What is needed is an exact copy of the entries below, with the pictures left out.
■ ■ ■ ■ ■
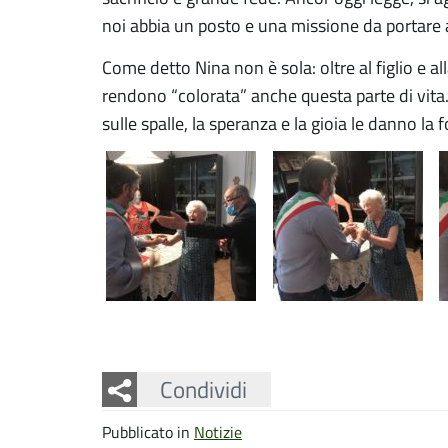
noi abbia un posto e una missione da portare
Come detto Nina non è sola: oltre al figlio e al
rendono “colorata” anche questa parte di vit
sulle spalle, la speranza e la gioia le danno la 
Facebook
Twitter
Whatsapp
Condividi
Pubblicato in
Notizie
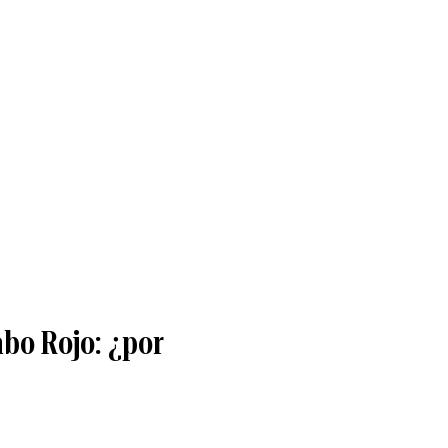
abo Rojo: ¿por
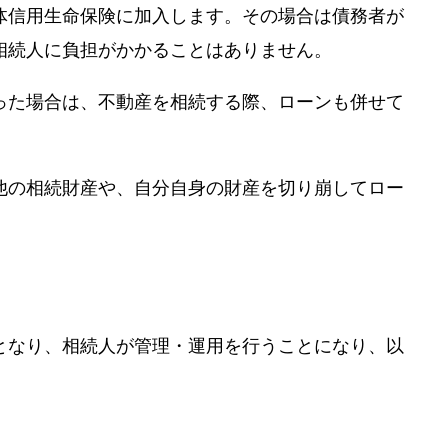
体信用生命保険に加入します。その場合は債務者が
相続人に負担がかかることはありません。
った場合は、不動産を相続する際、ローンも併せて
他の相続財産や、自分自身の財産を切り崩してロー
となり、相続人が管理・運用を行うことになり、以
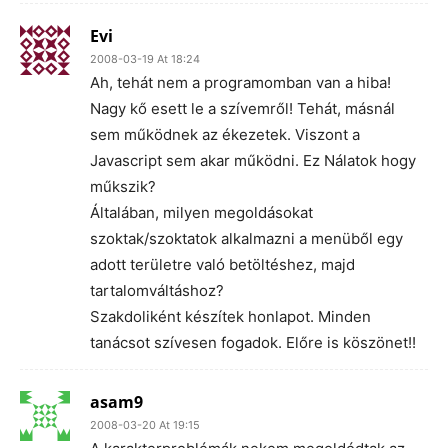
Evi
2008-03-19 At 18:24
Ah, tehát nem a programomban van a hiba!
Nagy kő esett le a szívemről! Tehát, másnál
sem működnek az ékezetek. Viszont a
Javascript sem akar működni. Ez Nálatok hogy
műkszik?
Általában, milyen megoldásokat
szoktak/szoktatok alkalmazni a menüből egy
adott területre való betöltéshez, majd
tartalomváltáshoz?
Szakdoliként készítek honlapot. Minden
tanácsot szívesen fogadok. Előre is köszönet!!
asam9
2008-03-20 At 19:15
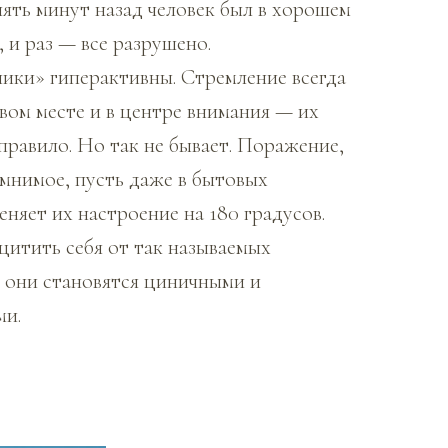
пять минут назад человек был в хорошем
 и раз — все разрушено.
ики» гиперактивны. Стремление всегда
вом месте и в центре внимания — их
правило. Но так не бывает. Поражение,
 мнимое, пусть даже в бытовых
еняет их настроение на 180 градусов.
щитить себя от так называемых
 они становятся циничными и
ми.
■ ■ ■ ■ ■
## Response for this exercise
noi abbia un posto e una missione da portare
Come detto Nina non è sola: oltre al figlio e al
rendono “colorata” anche questa parte di vit
sulle spalle, la speranza e la gioia le danno la 
Facebook
Twitter
Whatsapp
Condividi
Pubblicato in
Notizie
abo Rojo: ¿por
体信用生命保険に加入します。その場合は債務者が
相続人に負担がかかることはありません。
った場合は、不動産を相続する際、ローンも併せて
他の相続財産や、自分自身の財産を切り崩してロー
となり、相続人が管理・運用を行うことになり、以
Evi
2008-03-19 At 18:24
Ah, tehát nem a programomban van a hiba!
Nagy kő esett le a szívemről! Tehát, másnál
sem működnek az ékezetek. Viszont a
Javascript sem akar működni. Ez Nálatok hogy
műkszik?
Általában, milyen megoldásokat
szoktak/szoktatok alkalmazni a menüből egy
adott területre való betöltéshez, majd
tartalomváltáshoz?
Szakdoliként készítek honlapot. Minden
tanácsot szívesen fogadok. Előre is köszönet!!
asam9
2008-03-20 At 19:15
пять минут назад человек был в хорошем
 и раз — все разрушено.
ики» гиперактивны. Стремление всегда
вом месте и в центре внимания — их
правило. Но так не бывает. Поражение,
 мнимое, пусть даже в бытовых
еняет их настроение на 180 градусов.
щитить себя от так называемых
 они становятся циничными и
ми.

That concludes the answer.